ML is probably way too susceptible to overfitting to be used in many applications. However, there are a lot of lessons that we can learn from it and the study of it.

Representations - It may be exceptional at representing data (e.g. factorizing, dimension reduction) in efficient ways, such as with word embeddings (e.g. word2vec).
- Constructive Distraction - Unsupervised pretraining (e.g. w/ stacked RBMs followed by Discriminative Fine Tuning) gets you into a part of the function space that you wouldn't otherwise visit if you were just doing supervised learning. I.e. it's very important to initialize your weights well and indeed this has made a lot of techniques successful that weren't previously.

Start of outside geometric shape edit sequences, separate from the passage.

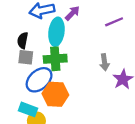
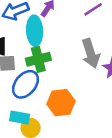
gray arrow: (104, 62) -> (91, 54), size x1.6
orange hexagon: (55, 94) -> (61, 103), moved

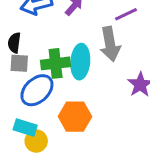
cyan ellipse: (35, 31) -> (80, 62), moved
gray arrow: (91, 54) -> (110, 44), moved

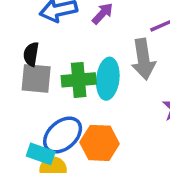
gray square: (19, 63) -> (36, 78), size x1.4
blue ellipse: (37, 90) -> (63, 135), moved

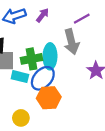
blue ellipse: (63, 135) -> (43, 78), moved
cyan rectangle: (41, 154) -> (20, 77), moved

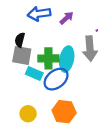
orange hexagon: (49, 98) -> (64, 112), moved

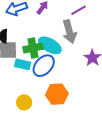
cyan ellipse: (67, 59) -> (50, 45), turned -60

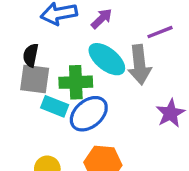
cyan ellipse: (50, 45) -> (107, 59), moved

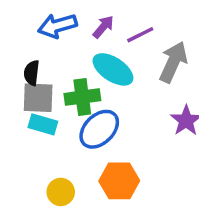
purple line: (160, 32) -> (140, 35), moved
gray arrow: (140, 65) -> (173, 62), moved, turned -144
cyan rectangle: (55, 106) -> (43, 124), moved

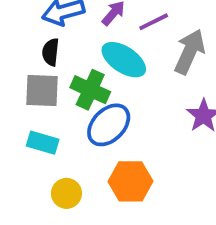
black semicircle: (32, 73) -> (51, 52), moved
green cross: (82, 97) -> (90, 90), turned 32
cyan rectangle: (43, 124) -> (43, 143), moved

Overfitting - Since ML is so susceptible to overfitting, and since the output of ML models aren't very understandable, there is a lot of focus placed on avoidance of overfitting, much more than there is with classic, statistical techniques. For example, the realization that randomization of weights/inputs/activations is equivalent to weight penalties (see Hinton's lecture notes, 9b?) is a key result.
- Sampling over Global Fitting (aka Bayesian over Frequentist) - Sampling (in the form of: mini-batches, training/validation/test datasets, Mixture of Experts, boosting, bagging, corruption (e.g. skip-gram w/ negative sampling (SGNS), dropout, aka neuron sampling, denoising autoencoders, GANs') seems to have fantastic advantages wrt overfitting.
Practical over theoretical - There really is no theory in ML, so practicality wins the day. This does result, however, in a lot of trial-and-error (e.g. regarding different network architectures). But again, techniques have been designed that can be applicable elsewhere (e.g. cross-validation). We aren't 'data scientists,' we're 'data engineers.'
- A lesson: Mathematical theoretical convenience is expensive. E.g. using flat bottomed parabolas vs. un-mutated ones.
Optimization efficiency - Different cost functions are used more often than in classic, statistical techniques. Also, GPUs.
Noise is good - SGD. "Noisy [Hopfield] networks find better energy minima." Dropout. Normalization via noise. Monte Carlo Markov Chains (for sampling representative distributions of random points).
- negative sampling a.k.a. noise contrastive training or noise contrastive estimation (NCE)
High dimensional search - It's not realistic to construct a grid over all parameters or over all input dimensions. Dynamic programming is too dense (shared sub-problems only get you so far in terms of increased efficiency). Markov Chain Monte Carlo (MCMC) is a brilliant search method for exploring only "interesting" (local minima) regions of the search space (with high probability).
- Also, the Frequentist view that you need to fit less complex models in the absence of lots of data is trumped by the Bayesian view that it's fine to do so, as long as you're not selecting a single (maximum likelihood) model.
Non-linear generalization - Linear techniques can be easily generalized to non-linear by changing the units in a NN. For example, PCA can be done (inefficiently) with a NN, but PCA via SVD cannot be easily generalized to non-linear manifolds in the input space.
DF <> Complexity - An autoencoder can have arbitrary complexity but can still effectively limit the number of Degrees of Freedom, via its bottleneck, of a model. Typically model complexity and degrees of freedom are intricately tied together; when one increases so does the other. * Hobbling of models to prevent too many degrees of freedom (and overfitting): greedy layerwise pretraining, GANs (adversarials)
Distribution modeling and sampling bias - A linear regression can't sample correctly unless you weight the points according to how much they matter.
- We are all fooled by sampling bias (== "fooled by randomness"?). We over-fear outrageous, low probability outcomes because they are outrageous--i.e. we hear about them. We under-fear common, less-low probability outcomes because we don't hear about them as much.
- This is one of the major goals of machine learning (e.g. GANs, see here) to properly estimate distributions.